Exercise objective: Below are some records; find each line that carries the word "supplements" and copy it.

• • • •

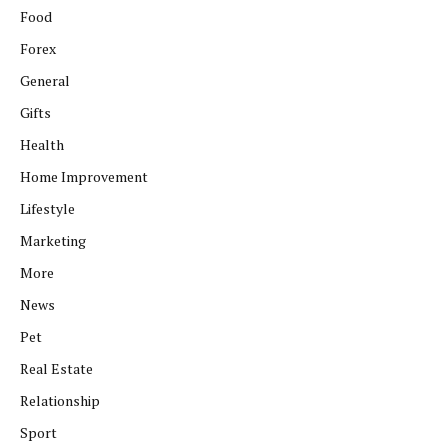
Food
Forex
General
Gifts
Health
Home Improvement
Lifestyle
Marketing
More
News
Pet
Real Estate
Relationship
Sport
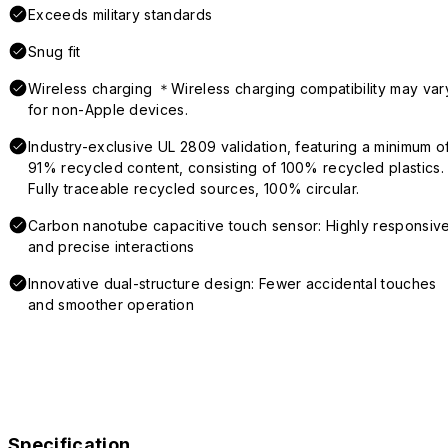
Exceeds military standards
Snug fit
Wireless charging ＊Wireless charging compatibility may var
for non-Apple devices.
Industry-exclusive UL 2809 validation, featuring a minimum o
91% recycled content, consisting of 100% recycled plastics.
Fully traceable recycled sources, 100% circular.
Carbon nanotube capacitive touch sensor: Highly responsiv
and precise interactions
Innovative dual-structure design: Fewer accidental touches
and smoother operation
Specification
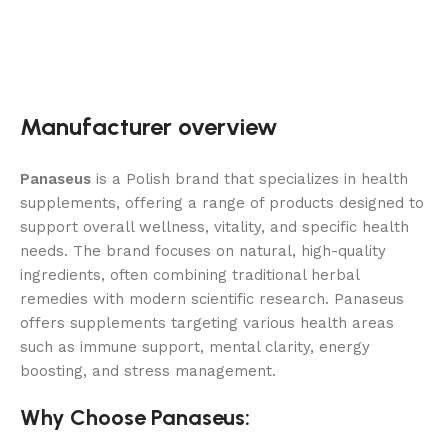
Manufacturer overview
Panaseus
is a Polish brand that specializes in health
supplements, offering a range of products designed to
support overall wellness, vitality, and specific health
needs. The brand focuses on natural, high-quality
ingredients, often combining traditional herbal
remedies with modern scientific research. Panaseus
offers supplements targeting various health areas
such as immune support, mental clarity, energy
boosting, and stress management.
Why Choose Panaseus:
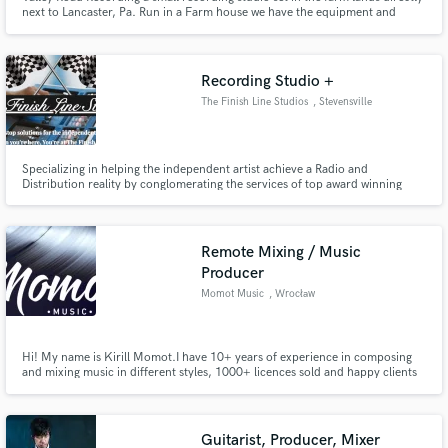
next to Lancaster, Pa. Run in a Farm house we have the equipment and
space to handle anything from a project to a full on album setting with live
musicians playing together. It is a comfortable and creative area and space
designed to encourage the best recording.
Recording Studio +
The Finish Line Studios
, Stevensville
Specializing in helping the independent artist achieve a Radio and
Distribution reality by conglomerating the services of top award winning
talents and technologies in the industry under one roof. This allows us to
offer the 'Professional sound' of the 'big guys' at a fraction of the cost.
Remote Mixing / Music
Producer
Momot Music
, Wrocław
Hi! My name is Kirill Momot.I have 10+ years of experience in composing
and mixing music in different styles, 1000+ licences sold and happy clients
in 80 countries. I`ll make your music sound better! ;)
Guitarist, Producer, Mixer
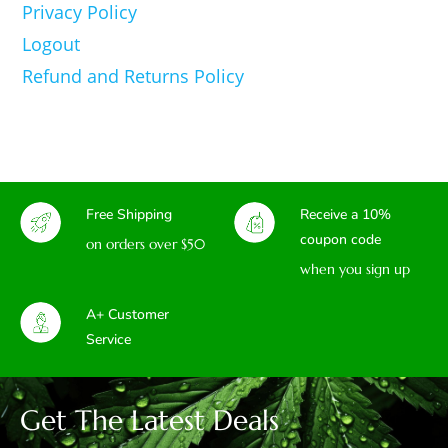
Privacy Policy
Logout
Refund and Returns Policy
Free Shipping
Receive a 10%
coupon code
on orders over $50
when you sign up
A+ Customer
Service
Get The Latest Deals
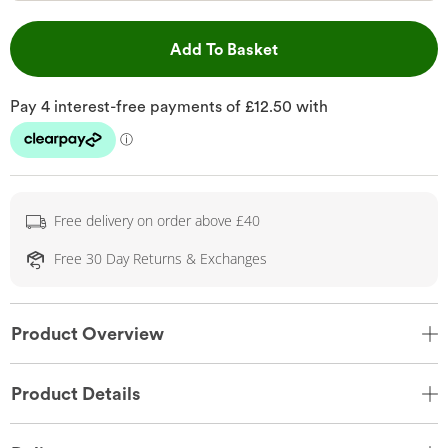
This Action will open 
Add To Basket
Free delivery on order above £40
Free 30 Day Returns & Exchanges
Product Overview
Product Details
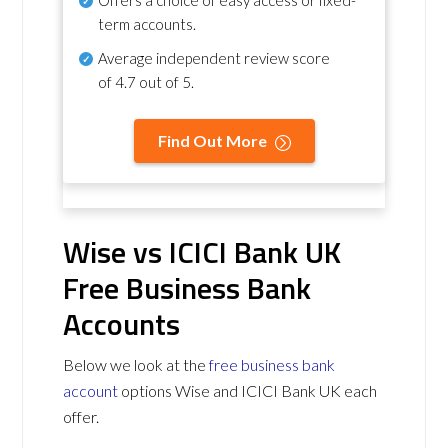
term accounts.
Average independent review score
of
4.7 out of 5
.
Find Out More
Wise vs ICICI Bank UK
Free Business Bank
Accounts
Below we look at the
free business bank
account
options Wise and ICICI Bank UK each
offer.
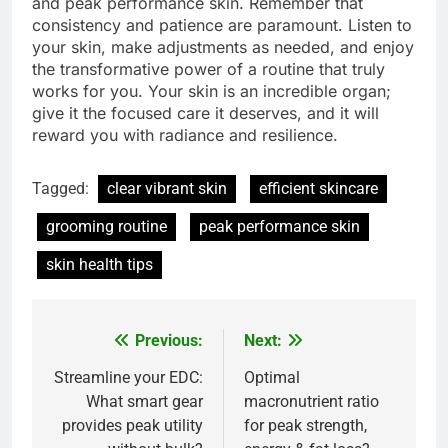
and peak performance skin. Remember that
consistency and patience are paramount. Listen to
your skin, make adjustments as needed, and enjoy
the transformative power of a routine that truly
works for you. Your skin is an incredible organ;
give it the focused care it deserves, and it will
reward you with radiance and resilience.
Tagged:
clear vibrant skin
efficient skincare
grooming routine
peak performance skin
skin health tips
Previous:
Next:
Post
navigation
Streamline your EDC:
Optimal
What smart gear
macronutrient ratio
provides peak utility
for peak strength,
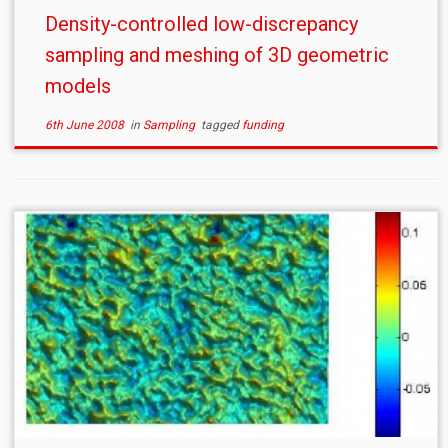
Density-controlled low-discrepancy
sampling and meshing of 3D geometric
models
6th June 2008
in
Sampling
tagged
funding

• • • •

Solution to this exercise:
supplements, offering a range of products designed to
offers supplements targeting various health areas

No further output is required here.